About the track, Malik could see the Constellation Fields. Eight-point stars of Ruinous significance turned like spiked, iron wheels on spindle-axles buried in the blood and ash. Spread-eagled and lashed to the slowly turning frames were figures. It was difficult for Malik to tell who they were. Some appeared to be priests and others mutant-cultists. A number even appeared to be decked in twisted plate while many were disfigured by daemonic possession – horns, monstrous claws, warped forms.
At a junction in both track and magma channel, Malik was forced to cross a crumbling stone bridge. Pushing his way through a gathered throng of chanting cultists, the legionnaire saw diabolist-priests with glowing green censers move about several new additions to the Constellation Fields. While most of the figures on the Chaos stars and the squealing wheels themselves were caked in caustic ash like statues, the pair of new additions were merely dusted grey. They had been presented before the thousands of daemon entities staring down from the shattered sky.
Malik paused as the throng parted, their diabolical chanting filling the air.
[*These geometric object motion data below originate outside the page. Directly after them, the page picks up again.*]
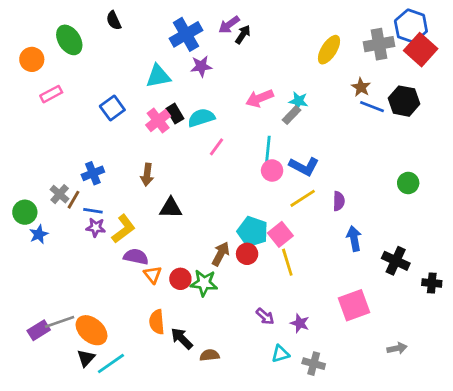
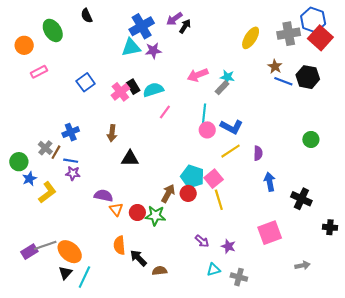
cyan triangle: (158, 76) -> (131, 47), moved
yellow L-shape: (123, 229) -> (47, 192), moved
black cross: (432, 283) -> (330, 227), moved
cyan line: (111, 364) -> (84, 277), turned -30

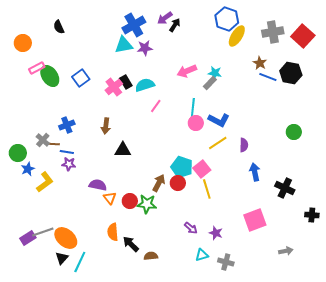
black semicircle: (87, 16) -> (59, 27), moved
blue hexagon: (313, 20) -> (227, 19), moved
green ellipse: (53, 30) -> (50, 76), moved
brown line: (56, 152) -> (53, 144), turned 64

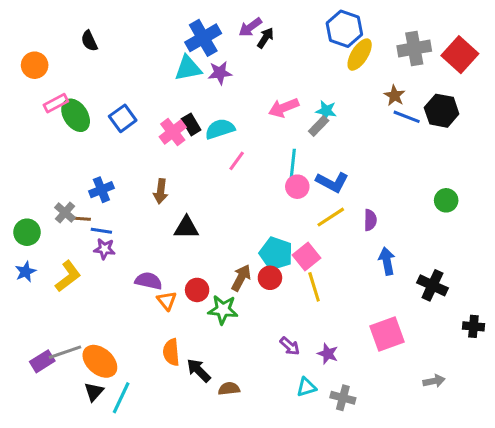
blue star: (28, 169) -> (25, 272), moved
red circle: (130, 201) -> (197, 290), moved

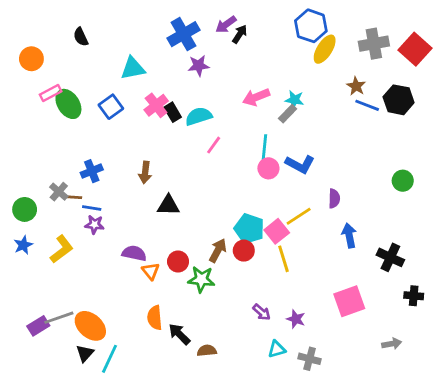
cyan triangle: (188, 68) -> (133, 68), moved
pink cross: (173, 132) -> (156, 105), moved
yellow line: (331, 217) -> (299, 216), moved
black cross: (473, 326) -> (414, 296), moved

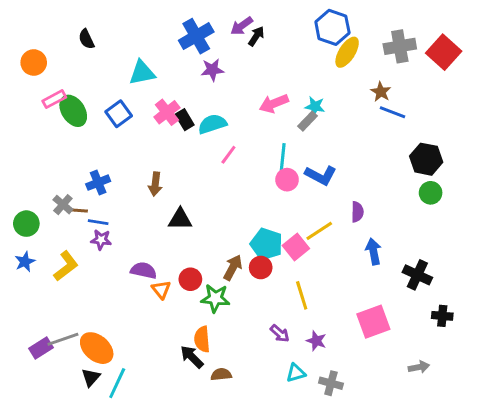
black hexagon: (399, 100) -> (426, 159), moved
yellow line: (284, 259) -> (302, 295), moved
orange semicircle: (155, 318) -> (202, 339), moved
On the first wheel he saw a face he recognised – or rather the absence of one. Lashed to the revolving star, with his head leant back, was the Dark Apostle, Goura Shengk. The ruin of his face had assumed the hellish nobility of a daemon entity. The Dark Apostle’s head now boasted a magnificent set of iron horns growing out of his skull and his muscular body was enhanced further by daemon bulk. His flesh was a nest of iron barbs – like the horns, growing out from what Malik suspected was a daemon-warped skeleton of iron. The Dark Apostle’s face was a mask of indescribable ecstasy and torment. His daemon was once more one with his flesh, Malik realised.